永禄6年(1563年)、六角義治は、専横が目立つとして重臣筆頭格であった後藤賢豊父子を殺害する事件を起こす。これは家臣の国人領主の権限を削減し、中央集権を目指す方策だったのかもしれない。しかし、これに対する国人衆の反発は激しく、各々、観音寺城の屋敷を焼き払って、それぞれの城に立て篭もる事態となった(観音寺騒動)。六角氏による統治はままならなくなり、この機に乗じて北近江の浅井長政も南下して来るという危機的な状況に陥った。その為、義治は国人衆に妥協して自らの権力を削減する事を約し、永禄10年(1567年)に六角氏式目を制定して、お互いに起請文を交し合った。しかし、この観音寺騒動で生じた、君臣間の溝は深かった。六角家はこういう状態で、翌永禄11年(1568年)の織田信長の上洛を迎え撃つ事になる。 


信長は上洛に先立って、義弟となった浅井長政の支城、佐和山城に入り、そこから六角承禎・義治父子に対して上洛への協力と人質提供を呼び掛けた。信長は7日間に渡って説得に努め、足利義昭からも、協力するならば京都所司代に任ずるとの言葉まで伝えられた。しかし、六角父子は三好三人衆と通じて、あくまで対抗の構えを崩さなかった。そこで信長は武力制圧を決し、永禄11年(1568年)9月7日、5、6万人と称される大軍を率いて岐阜を発った。これに対して六角父子は、観音寺城を主城に近隣の和田山城、箕作(みつくり)城に兵を込めて迎え撃つ態勢を取る。9月12日午後16時頃、織田軍はまず箕作城に狙いを定め、これに猛攻を加えた。戦いは夜半に及んだが、城方は支えきれず箕作城は落ちた。


この報を聞いて観音寺城の六角方は戦意を喪失し、その夜の内に六角父子は城を捨てて甲賀に逃れ去った。信長としては、巨大城郭がこうも呆気なく落ちた事に、肩透かしを食った思いだったろう。一方、六角氏としては強敵を前にして、ここは過去の前例にならって一旦、甲賀に退き、捲土重来を待つ気であった。実際、そうやって主城を奪回してきている。だが、以前と違うのは信長の勢威が過去のどの勢力よりも強大だった事、これまで六角氏を支えてきた国人達が、こぞって信長に忠誠を誓ってしまった事であった。やはり、観音寺騒動が響いていたのだった。それでも六角父子は諦めず、甲賀で情勢の変化を待ち続ける。 
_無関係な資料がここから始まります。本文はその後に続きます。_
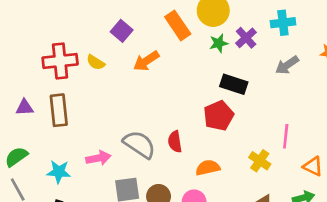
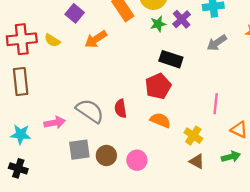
yellow cross: (260, 161) -> (193, 136), moved
orange semicircle: (208, 168) -> (160, 120), moved, turned 36

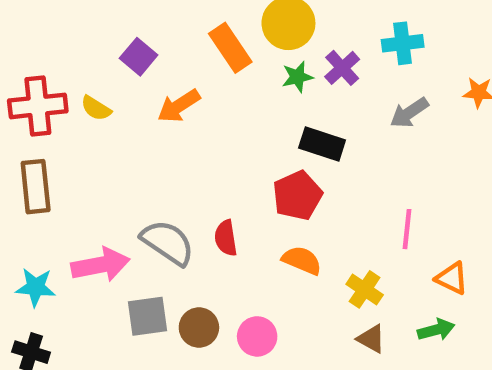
pink arrow: (55, 123) -> (100, 265), size x1.4

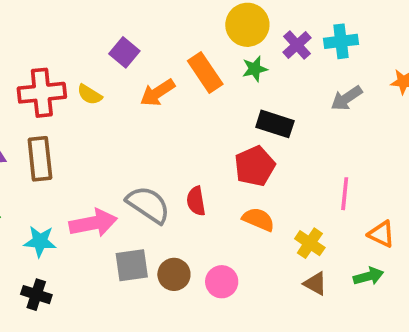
orange rectangle: (230, 48) -> (205, 73), moved
purple cross: (342, 68) -> (297, 45), moved

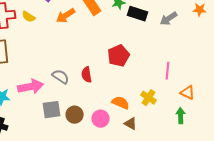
black rectangle: (275, 124) -> (138, 14), moved
gray semicircle: (148, 205) -> (61, 77), size x0.7
orange semicircle: (258, 219) -> (121, 103), moved
green arrow: (369, 276) -> (181, 116), turned -77
brown triangle: (315, 284) -> (131, 124), moved

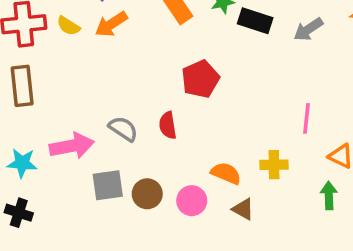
orange arrow: (66, 16) -> (111, 24), moved
red pentagon: (119, 56) -> (200, 79), moved
yellow cross: (149, 98) -> (274, 165), turned -35

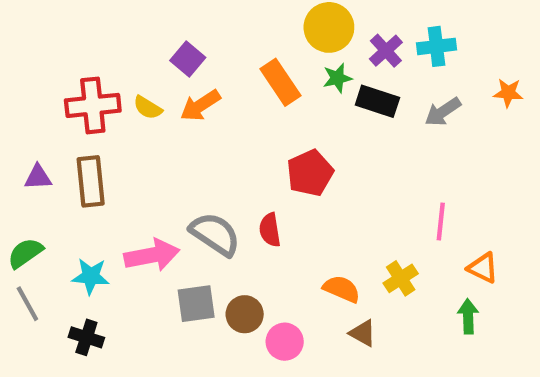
gray semicircle: (123, 129) -> (215, 234), size x1.4
yellow cross: (274, 165) -> (401, 278), turned -32
pink circle: (192, 201) -> (285, 342), moved

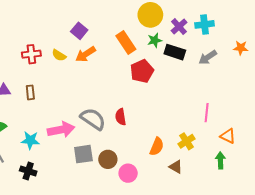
red cross: (93, 105) -> (31, 54), size x0.7
red pentagon: (310, 173) -> (142, 71), moved
brown rectangle: (91, 181) -> (30, 92), size x0.6
orange semicircle: (342, 289) -> (157, 147), turned 90
brown triangle: (363, 333) -> (176, 167), moved

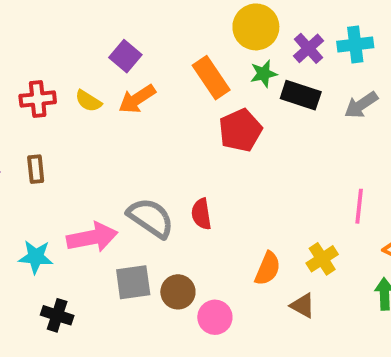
black cross: (28, 171) -> (57, 315), moved

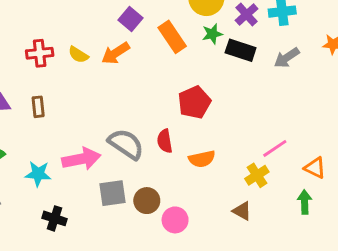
purple square: (125, 56) -> (130, 19), moved
red pentagon: (240, 130) -> (194, 102), moved
pink line: (359, 206) -> (275, 148), moved, turned 50
orange semicircle: (268, 269) -> (202, 159), moved, turned 55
元亀元年(1570年)、信長は越前遠征に失敗し、朝倉・浅井・三好、本願寺などを敵に回して四面楚歌に陥った。六角父子はここぞとばかりに江南で挙兵し、一向一揆や旧臣の助力も得て勢力回復戦に乗り出した。これに対し、織田方からは柴田勝家・佐久間信盛の部隊が駆け付け、両軍は落窪(おちくぼ)にて一戦に及んだ。しかし、寄せ集めの六角軍は、統制の取れた織田軍の前に大敗を喫し、旧臣の三雲定持ほか伊賀、甲賀の武士780人余が戦死してしまう(落窪の戦い・または野洲川の戦い)。この戦いでは、六角軍に攻められた柴田勝家が長光寺城に篭城し、士気を鼓舞するため水瓶を全て叩き割り、その上で一戦に及んで六角軍を撃ち破って、瓶割り柴田の異名を取ったという伝説が残る。いずれにせよ、この一戦で六角氏の戦力のほとんどが失われた。だが、六角父子に諦める気配は無く、観音寺城の南東にある鯰江城を拠点に、尚も失地回復の機会を窺う。 
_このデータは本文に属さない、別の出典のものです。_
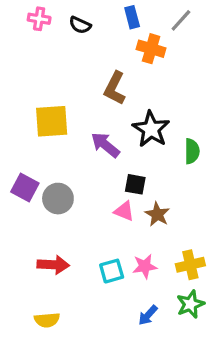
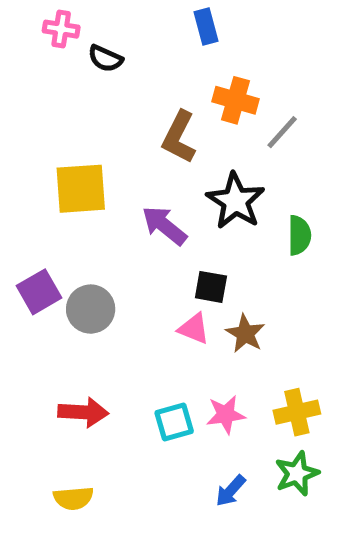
gray line: (181, 20) -> (282, 132), moved
black semicircle: (80, 25) -> (105, 59), moved
orange cross: (151, 49) -> (235, 100), moved
purple square: (25, 187) -> (39, 292), turned 32

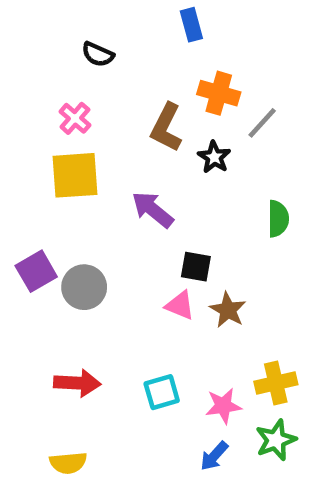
pink cross: (61, 29) -> (75, 118), moved, turned 32
black star: (235, 201) -> (214, 157), moved, size x0.6
pink star: (226, 415) -> (223, 406), moved

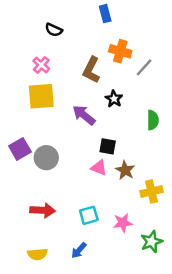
black star: (214, 157) -> (114, 99), moved
yellow cross: (276, 383) -> (152, 192), moved
blue arrow: (214, 456) -> (79, 250), moved

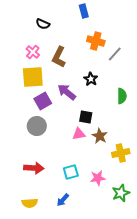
brown L-shape: (91, 70) -> (59, 57), moved
purple square: (20, 149) -> (43, 101), moved
pink triangle: (99, 168) -> (79, 134), turned -32

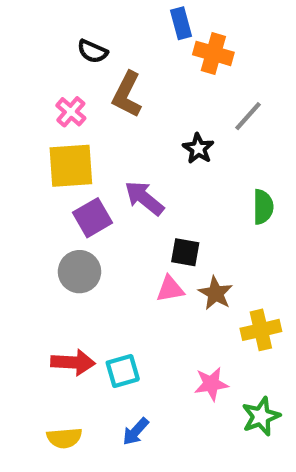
orange cross: (96, 41) -> (213, 53), moved
brown L-shape: (59, 57) -> (127, 95), moved
black star: (91, 79) -> (198, 149), moved
cyan square: (71, 172) -> (123, 371), moved

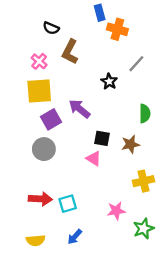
pink triangle: (170, 289) -> (94, 159), turned 42
brown star: (216, 293) -> (130, 144), moved, turned 30

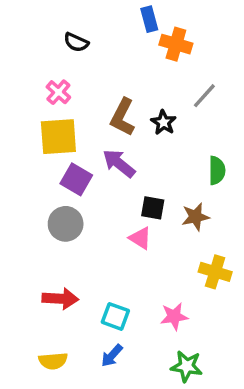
brown L-shape: (70, 52) -> (122, 117), moved
purple square: (51, 119) -> (76, 179), turned -30
yellow cross: (144, 181) -> (215, 272), turned 30
cyan square: (68, 204) -> (115, 316), moved, turned 36
green star: (144, 229) -> (187, 366), moved, turned 30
同年9月、朝倉・浅井連合軍が近江を南下し、比叡山に立て篭もって信長の主力と対峙する状況になると、六角父子は再度、挙兵に及んだ。しかし、今回の六角軍の兵力は乏しく、ただ騒がすだけしか出来なかった。それでも、四方に敵を抱えていた信長にとっては脅威であり、11月12日には六角父子と和議を結んでいる。同年12月13日には、朝倉・浅井軍とも和議を結ぶ事に成功し、信長は危機を脱する事が出来た。しかし、これは一時の休戦であって、六角父子は尚も江南を窺い続ける。元亀3年(1572年)早々、六角父子は江南の一揆と結んで、琵琶湖岸まで進出した。翌元亀4年(1573年)は戦国の世にとっても、六角氏にとっても激動の年となる。同年4月に武田信玄が死んで信長包囲網が崩れ、7月には足利義昭が追放されて室町幕府は滅亡し、8月には朝倉・浅井家も滅ぼされた。 
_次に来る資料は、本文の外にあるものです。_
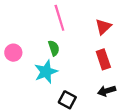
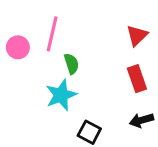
pink line: (59, 18) -> (52, 34), moved, turned 30
pink circle: (13, 53) -> (18, 47), moved

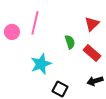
green semicircle: (71, 64) -> (70, 42), moved
red rectangle: (137, 79) -> (92, 53), turned -30

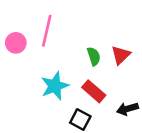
red triangle: (92, 24) -> (121, 55), moved
red rectangle: (92, 53) -> (94, 91), moved

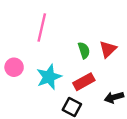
pink circle: (16, 43) -> (14, 67), moved
red rectangle: (94, 91) -> (84, 82), turned -70

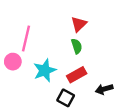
pink line: (42, 27) -> (26, 38), moved
red triangle: (108, 49) -> (79, 24), moved

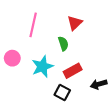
pink line: (26, 38) -> (33, 25), moved
green semicircle: (77, 46) -> (63, 44), moved

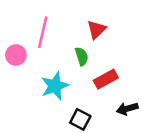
pink circle: (12, 58) -> (16, 55), moved
red rectangle: (73, 71) -> (106, 79), moved

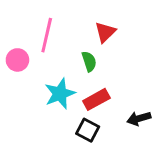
red rectangle: (106, 79) -> (96, 99), moved

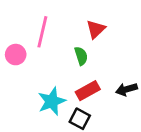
cyan star: (60, 94) -> (52, 101), moved
black arrow: (139, 118) -> (127, 89), moved

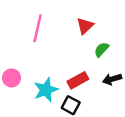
pink circle: (16, 55) -> (11, 78), moved
green semicircle: (81, 56) -> (102, 50), moved, turned -119

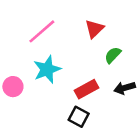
pink line: (38, 28) -> (42, 31), turned 36
cyan star: (46, 90) -> (47, 69), moved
同年9月4日、六角義治の籠る鯰江城も柴田勝家に攻撃され、開城を余儀なくされる。義治は、父、承禎が篭る近江石部城に移り、尚も反信長の姿勢を示した。しかし、この頃になると甲賀の者であっても、六角氏から離反する者が絶えなくなり、天正2年(1574年)4月には城を捨てざるを得なくなって、六角氏は完全に没落した。承禎はその後、浪々の身となって慶長3年(1598年)に78歳で死去。義治は武田勝頼を頼って落ちのびたが、天正10年(1582年)、信長による武田攻めで頼みの勝頼も滅亡し、自身も殺されるところを間一髪で逃れた。その後、豊臣秀吉による天下統一が成ると、義治は弓馬指南役として仕えた。承禎・義治父子は弓の達人であったと伝わる。慶長17年(1612年)、義治は大名身分に戻る事無く、68歳で死去。 


その後の観音寺城であるが、六角父子が城を捨てた後も信長によって利用されていたと思われる。天正4年(1576年)、信長が安土城を築いた際に、観音寺城から多くの建材や石材が転用されたが、安土城と観音寺城とは尾根続きで繋がっているので、防御拠点としての機能は持たせてあったと思われる。しかし、天正13年(1585年)、安土城が廃城になった際、支城としての観音寺城の役割りも終わり、ひっそりとその歴史に幕を閉じた。現在、観音寺城は草木に覆われ、訪れる人もほとんどいない。だが、繖山(きぬがさやま)の山上部を巡り歩けば、見事な石垣や広い屋敷跡が、所々に残されている。それは、忘却の彼方に消えた戦国大名六角氏が、確かに南近江の雄であった事を物語っている。